In the case of strains following Monod growth, obtaining the boundaries of the region where three or more strains can coexist is mathematically challenging, because of which we resorted to numerical simulations with a large pool of strains. However, we also studied a simplified non-linear growth law where the boundaries of the coexistence region for any number of strains could be computed exactly (see S1 Text, equation S35 for 3 species and S39 for an arbitrary number of species, n). Microbial growth in this simplified version of the model approximates Monod’s law by a step-like function, with the growth rate being zero below resource concentration K, and g above concentration K. Using this simplified model, we can calculate the boundaries of the coexistence region exactly, and obtain the probability of n randomly chosen strains to all coexist, where the strains have uniformly distributed g_max and K in suitable intervals, as the following (derivation in S1 Text):

$$P_n=\frac{1}{n!}{\left(\frac{D}{D-1}-\frac{1}{\text{log}D}\right)}^{n-1},$$ (7)

This expression shows that the coexistence volume shrinks faster than exponentially with the number of strains that need to coexist (since D/(D − 1) − 1/log D < 1).

An extension of this simplified model, with multiple threshold concentrations below which the growth rate decreases, can approximate any growth law. This extension is mathematically equivalent to another model [28] where microbial strains grow in a diauxic manner, starting from their most preferred resource, switching to progressively less preferred resources, depleting one resource at a time. Unlike in diauxie, where different species can have different resource preferences, in our simplified model, the preferences of all species are identical, decreasing from the highest concentration onwards. It is due to these identical preferences that the coexistence is especially unlikely (as seen in Eq (7)) [11, 28].

Extending results to complex communities with multiple species and resources

Until now, we showed that multiple strains specializing on only one limiting resource could coexist with each other by using different r or K strategies. In natural communities, however, strains will not only have access to multiple resources, but also face competition from multiple other species. Indeed, different species might have evolved different resource preferences, lowering niche overlap and increasing the probability of coexistence with each other. In light of this, we next investigated whether our proposed mechanism of strain coexistence—each with different g and K parameters—was robust to the presence of multiple resources and species. As the simplest such extension of our previous results, we simulated community assembly of strains from two distinct species, I and II, on two different substitutable resources, R₁ and R₂. Each species co-utilized both resources, but each had a different preference towards one of the two resources: namely, species I preferred R₁, while species II preferred R₂. We also assumed that all strains of the same species had identical resource preferences, but different growth parameters, g and K, on each of the two resources (see Methods).

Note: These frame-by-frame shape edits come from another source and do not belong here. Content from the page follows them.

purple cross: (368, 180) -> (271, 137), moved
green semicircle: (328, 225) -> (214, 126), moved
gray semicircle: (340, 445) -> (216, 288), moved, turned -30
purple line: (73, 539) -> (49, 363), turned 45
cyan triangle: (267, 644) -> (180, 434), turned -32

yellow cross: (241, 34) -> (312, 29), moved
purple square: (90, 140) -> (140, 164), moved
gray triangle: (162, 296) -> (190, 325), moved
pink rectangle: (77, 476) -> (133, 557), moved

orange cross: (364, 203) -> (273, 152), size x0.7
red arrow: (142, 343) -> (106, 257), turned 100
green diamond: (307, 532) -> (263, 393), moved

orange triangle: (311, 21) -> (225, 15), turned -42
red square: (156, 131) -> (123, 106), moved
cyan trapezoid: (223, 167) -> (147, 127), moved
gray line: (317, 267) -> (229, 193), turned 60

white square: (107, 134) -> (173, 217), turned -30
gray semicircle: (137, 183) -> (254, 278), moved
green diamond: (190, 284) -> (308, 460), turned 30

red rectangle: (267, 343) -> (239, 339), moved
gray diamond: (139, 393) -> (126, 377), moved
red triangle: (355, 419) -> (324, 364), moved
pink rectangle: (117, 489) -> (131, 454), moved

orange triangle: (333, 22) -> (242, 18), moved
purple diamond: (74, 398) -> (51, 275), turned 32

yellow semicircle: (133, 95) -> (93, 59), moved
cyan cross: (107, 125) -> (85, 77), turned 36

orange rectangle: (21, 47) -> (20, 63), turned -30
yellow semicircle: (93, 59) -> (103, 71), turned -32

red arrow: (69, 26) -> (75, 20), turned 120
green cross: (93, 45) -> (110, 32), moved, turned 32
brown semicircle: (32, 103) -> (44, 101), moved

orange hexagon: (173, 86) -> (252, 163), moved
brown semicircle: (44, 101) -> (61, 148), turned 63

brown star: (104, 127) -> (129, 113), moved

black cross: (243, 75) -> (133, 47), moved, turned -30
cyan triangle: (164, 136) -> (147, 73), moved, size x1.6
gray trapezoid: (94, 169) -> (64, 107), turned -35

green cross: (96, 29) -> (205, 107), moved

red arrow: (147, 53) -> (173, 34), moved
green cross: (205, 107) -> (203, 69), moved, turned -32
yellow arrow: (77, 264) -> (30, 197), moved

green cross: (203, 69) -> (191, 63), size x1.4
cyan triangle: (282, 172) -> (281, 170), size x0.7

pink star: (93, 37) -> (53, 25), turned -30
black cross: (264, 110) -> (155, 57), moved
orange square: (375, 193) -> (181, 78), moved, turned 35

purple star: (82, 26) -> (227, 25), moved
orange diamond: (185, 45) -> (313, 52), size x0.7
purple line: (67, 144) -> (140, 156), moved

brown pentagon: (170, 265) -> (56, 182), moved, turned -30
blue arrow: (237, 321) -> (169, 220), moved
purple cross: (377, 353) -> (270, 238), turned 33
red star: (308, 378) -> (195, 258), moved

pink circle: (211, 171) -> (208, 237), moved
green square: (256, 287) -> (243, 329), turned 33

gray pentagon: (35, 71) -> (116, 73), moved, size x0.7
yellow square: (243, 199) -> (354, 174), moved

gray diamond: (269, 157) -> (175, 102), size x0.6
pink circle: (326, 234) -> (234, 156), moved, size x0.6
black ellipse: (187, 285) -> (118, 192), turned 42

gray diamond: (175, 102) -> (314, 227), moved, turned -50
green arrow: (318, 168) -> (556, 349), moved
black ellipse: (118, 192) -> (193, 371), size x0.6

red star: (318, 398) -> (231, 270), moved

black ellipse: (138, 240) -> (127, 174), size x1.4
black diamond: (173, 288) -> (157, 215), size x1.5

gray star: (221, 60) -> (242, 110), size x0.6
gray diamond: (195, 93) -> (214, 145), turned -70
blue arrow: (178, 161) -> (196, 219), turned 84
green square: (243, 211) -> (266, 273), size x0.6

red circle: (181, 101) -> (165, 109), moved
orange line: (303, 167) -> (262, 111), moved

We then simulated community assembly via serial dilutions, each starting with a different pool of randomly generated strains belonging to two species, whose resource preferences were fixed (Fig 3C and 3d). At the end of several growth-dilution cycles, we asked how many strains of each species could coexist in the final, steady state communities.

Fig 3D shows the outcome of one such community assembly simulation, with 50 strains belonging to each species (shown as red and blue points in Fig 3D). Species I, which preferred resource R₁, dedicated 80% of its consumption (quantified by the growth rate coefficient g/K at low resource concentration) to R₁ and 20% to R₁; species II instead dedicated 30% of its consumption to R₁ and 70% to R₂. At steady state, two strains of species I (dark blue points in Fig 3D) and two strains of species II (dark red points in Fig 3D) coexist in the community. The growth parameters g and K of these strains are positioned at the Pareto frontiers (upper-left corners of the g − K plane) of each of their species pools.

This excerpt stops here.